▶ _TASK STATEMENT_
Give only the number of lines in these records that include "chevron".

Stored items from a collection
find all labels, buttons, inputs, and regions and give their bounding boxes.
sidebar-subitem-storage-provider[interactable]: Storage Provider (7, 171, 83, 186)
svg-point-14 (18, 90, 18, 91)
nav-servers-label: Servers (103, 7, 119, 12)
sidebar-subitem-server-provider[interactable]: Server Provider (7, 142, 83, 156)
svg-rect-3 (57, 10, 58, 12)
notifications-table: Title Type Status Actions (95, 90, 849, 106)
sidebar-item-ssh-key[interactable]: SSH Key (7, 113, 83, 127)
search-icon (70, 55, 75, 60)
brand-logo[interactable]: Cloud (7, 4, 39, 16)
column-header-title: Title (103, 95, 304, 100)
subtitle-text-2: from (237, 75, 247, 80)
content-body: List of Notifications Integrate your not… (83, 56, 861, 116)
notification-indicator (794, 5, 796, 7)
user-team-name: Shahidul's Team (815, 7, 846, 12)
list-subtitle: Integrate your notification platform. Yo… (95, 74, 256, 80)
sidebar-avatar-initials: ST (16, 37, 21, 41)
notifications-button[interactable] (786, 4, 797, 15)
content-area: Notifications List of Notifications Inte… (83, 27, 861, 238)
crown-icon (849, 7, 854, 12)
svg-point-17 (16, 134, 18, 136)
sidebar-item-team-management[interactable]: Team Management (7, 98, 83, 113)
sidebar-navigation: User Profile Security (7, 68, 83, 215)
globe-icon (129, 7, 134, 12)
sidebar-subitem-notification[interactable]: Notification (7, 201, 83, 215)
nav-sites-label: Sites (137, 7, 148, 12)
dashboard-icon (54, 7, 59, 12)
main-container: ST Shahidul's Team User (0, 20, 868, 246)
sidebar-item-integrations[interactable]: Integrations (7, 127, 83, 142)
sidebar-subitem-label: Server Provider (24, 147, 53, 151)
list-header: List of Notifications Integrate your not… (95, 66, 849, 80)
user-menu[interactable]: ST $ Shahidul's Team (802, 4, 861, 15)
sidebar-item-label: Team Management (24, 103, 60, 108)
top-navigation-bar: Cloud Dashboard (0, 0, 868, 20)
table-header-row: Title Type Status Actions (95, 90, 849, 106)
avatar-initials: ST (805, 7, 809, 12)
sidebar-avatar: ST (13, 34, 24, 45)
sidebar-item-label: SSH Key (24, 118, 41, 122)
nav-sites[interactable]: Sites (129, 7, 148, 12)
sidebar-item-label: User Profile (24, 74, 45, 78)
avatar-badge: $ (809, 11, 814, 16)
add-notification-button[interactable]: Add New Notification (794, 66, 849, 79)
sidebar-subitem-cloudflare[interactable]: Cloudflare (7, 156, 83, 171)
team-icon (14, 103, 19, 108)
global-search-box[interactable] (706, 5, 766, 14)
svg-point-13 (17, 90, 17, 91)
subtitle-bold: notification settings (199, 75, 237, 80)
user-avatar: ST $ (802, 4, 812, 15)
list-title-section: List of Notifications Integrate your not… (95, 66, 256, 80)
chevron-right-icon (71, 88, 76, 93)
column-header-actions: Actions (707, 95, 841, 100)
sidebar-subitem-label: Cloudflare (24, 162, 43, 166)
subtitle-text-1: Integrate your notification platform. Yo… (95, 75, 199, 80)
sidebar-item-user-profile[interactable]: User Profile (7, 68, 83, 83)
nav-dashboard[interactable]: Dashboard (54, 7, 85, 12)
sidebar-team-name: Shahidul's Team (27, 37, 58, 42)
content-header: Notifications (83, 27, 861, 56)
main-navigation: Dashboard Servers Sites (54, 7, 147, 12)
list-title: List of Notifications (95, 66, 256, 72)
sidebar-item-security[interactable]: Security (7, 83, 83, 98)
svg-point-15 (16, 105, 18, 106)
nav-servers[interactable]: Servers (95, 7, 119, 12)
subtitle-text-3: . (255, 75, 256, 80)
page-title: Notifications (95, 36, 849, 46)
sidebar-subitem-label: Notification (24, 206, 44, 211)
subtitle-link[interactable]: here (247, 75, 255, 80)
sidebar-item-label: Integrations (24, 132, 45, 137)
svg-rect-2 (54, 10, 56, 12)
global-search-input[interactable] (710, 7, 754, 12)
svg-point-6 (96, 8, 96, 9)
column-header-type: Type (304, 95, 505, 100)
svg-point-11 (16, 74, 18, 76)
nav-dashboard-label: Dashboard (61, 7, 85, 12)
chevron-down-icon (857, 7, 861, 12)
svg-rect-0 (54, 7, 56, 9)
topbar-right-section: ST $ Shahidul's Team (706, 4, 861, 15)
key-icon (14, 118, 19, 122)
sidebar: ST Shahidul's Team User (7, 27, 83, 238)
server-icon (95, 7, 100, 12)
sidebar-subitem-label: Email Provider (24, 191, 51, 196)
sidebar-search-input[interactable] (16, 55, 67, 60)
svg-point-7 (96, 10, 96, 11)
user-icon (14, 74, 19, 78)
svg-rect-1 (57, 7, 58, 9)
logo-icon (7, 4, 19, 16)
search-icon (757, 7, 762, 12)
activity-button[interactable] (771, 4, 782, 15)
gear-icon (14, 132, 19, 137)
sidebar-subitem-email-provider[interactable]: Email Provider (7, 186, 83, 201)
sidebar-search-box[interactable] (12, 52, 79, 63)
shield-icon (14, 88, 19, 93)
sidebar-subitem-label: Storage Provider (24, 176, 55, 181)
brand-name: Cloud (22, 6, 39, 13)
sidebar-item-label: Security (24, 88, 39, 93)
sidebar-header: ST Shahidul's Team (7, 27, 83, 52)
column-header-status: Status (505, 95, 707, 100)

▶ _ANSWER SPACE_
2